MATERIAL PROVIDED:

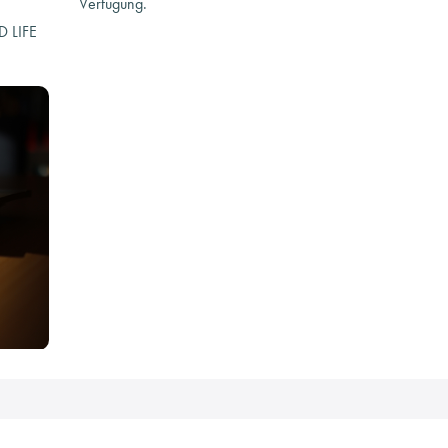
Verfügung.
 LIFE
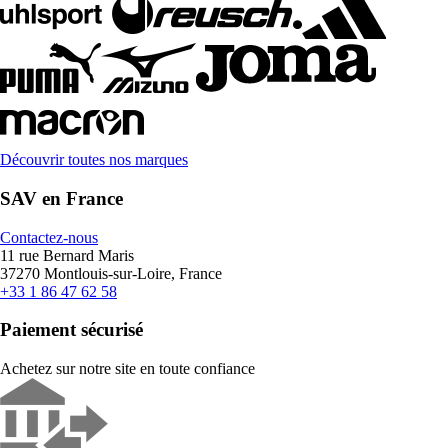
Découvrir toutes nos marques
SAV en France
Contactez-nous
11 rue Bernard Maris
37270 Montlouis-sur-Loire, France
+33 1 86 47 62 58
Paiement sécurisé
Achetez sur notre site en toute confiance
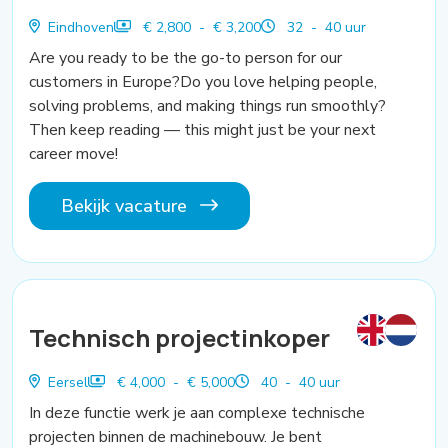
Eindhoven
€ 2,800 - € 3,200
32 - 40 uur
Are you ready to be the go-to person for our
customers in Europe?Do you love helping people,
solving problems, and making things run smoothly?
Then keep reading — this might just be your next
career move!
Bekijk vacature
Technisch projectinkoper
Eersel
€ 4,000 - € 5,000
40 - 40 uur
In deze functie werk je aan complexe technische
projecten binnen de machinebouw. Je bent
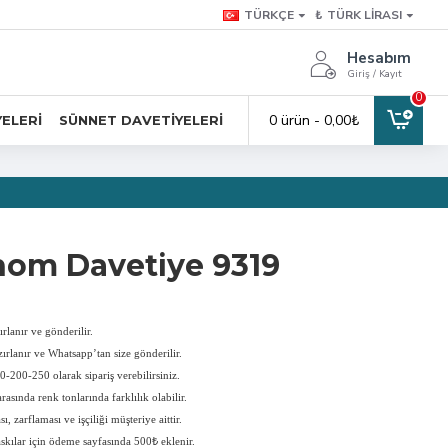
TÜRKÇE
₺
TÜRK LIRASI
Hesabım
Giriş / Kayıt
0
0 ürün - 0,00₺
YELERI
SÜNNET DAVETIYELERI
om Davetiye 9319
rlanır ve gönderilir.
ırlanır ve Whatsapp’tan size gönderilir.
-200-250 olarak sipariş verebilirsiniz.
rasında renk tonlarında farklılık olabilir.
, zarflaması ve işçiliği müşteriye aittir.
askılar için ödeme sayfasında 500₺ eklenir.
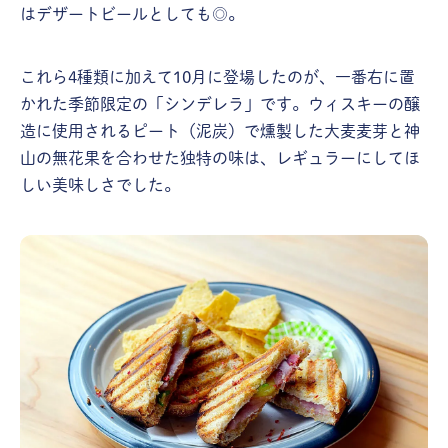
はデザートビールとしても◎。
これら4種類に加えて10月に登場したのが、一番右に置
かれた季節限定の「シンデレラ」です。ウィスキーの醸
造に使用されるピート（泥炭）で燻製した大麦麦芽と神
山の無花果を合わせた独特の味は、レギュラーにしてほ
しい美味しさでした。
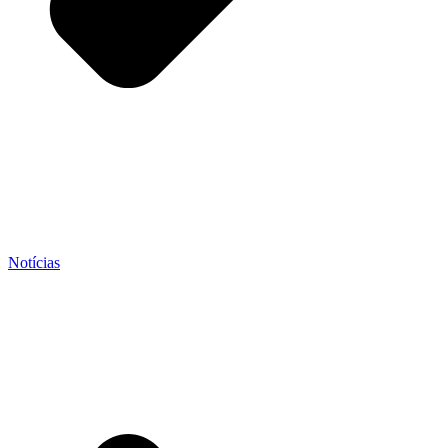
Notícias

---

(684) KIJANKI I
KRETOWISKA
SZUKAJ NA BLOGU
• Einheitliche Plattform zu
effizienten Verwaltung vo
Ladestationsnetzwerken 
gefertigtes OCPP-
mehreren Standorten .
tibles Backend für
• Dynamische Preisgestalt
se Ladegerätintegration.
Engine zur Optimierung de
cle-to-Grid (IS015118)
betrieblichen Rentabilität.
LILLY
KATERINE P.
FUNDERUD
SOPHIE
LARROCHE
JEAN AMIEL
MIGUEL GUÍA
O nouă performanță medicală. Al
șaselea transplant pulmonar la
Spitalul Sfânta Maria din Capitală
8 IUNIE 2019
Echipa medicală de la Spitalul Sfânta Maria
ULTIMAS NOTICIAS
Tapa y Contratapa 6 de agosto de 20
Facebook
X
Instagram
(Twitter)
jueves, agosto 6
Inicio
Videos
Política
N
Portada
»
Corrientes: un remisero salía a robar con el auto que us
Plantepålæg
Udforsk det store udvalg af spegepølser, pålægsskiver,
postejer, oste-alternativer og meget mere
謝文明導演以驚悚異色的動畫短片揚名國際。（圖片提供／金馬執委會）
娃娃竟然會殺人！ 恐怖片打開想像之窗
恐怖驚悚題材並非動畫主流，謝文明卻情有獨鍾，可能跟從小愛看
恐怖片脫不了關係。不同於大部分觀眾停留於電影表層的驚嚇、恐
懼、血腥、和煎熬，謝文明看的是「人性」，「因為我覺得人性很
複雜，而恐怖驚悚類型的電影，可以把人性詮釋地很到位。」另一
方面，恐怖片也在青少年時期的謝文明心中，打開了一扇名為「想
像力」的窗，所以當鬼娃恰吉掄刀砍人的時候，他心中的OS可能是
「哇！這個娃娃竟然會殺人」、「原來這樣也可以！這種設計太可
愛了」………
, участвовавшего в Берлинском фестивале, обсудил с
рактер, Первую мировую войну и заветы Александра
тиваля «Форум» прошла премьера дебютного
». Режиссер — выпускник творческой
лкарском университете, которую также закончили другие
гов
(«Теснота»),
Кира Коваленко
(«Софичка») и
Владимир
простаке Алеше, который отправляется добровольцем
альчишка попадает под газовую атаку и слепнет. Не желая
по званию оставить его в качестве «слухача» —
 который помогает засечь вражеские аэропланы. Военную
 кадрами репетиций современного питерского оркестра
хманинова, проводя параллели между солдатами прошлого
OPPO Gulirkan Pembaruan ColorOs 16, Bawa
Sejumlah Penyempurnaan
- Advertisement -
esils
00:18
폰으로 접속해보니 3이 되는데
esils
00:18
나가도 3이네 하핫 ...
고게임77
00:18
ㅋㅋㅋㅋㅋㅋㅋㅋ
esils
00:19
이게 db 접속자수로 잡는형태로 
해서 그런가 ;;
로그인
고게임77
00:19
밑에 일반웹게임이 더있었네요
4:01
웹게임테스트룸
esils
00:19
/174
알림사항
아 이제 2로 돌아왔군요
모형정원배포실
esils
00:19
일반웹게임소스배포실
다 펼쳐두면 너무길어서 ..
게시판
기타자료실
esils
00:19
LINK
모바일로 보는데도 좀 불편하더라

WHAT IS EXPECTED:
Report how many lines in the entries hold the string "который". Nothing but the number is wanted.

ANSWER:
2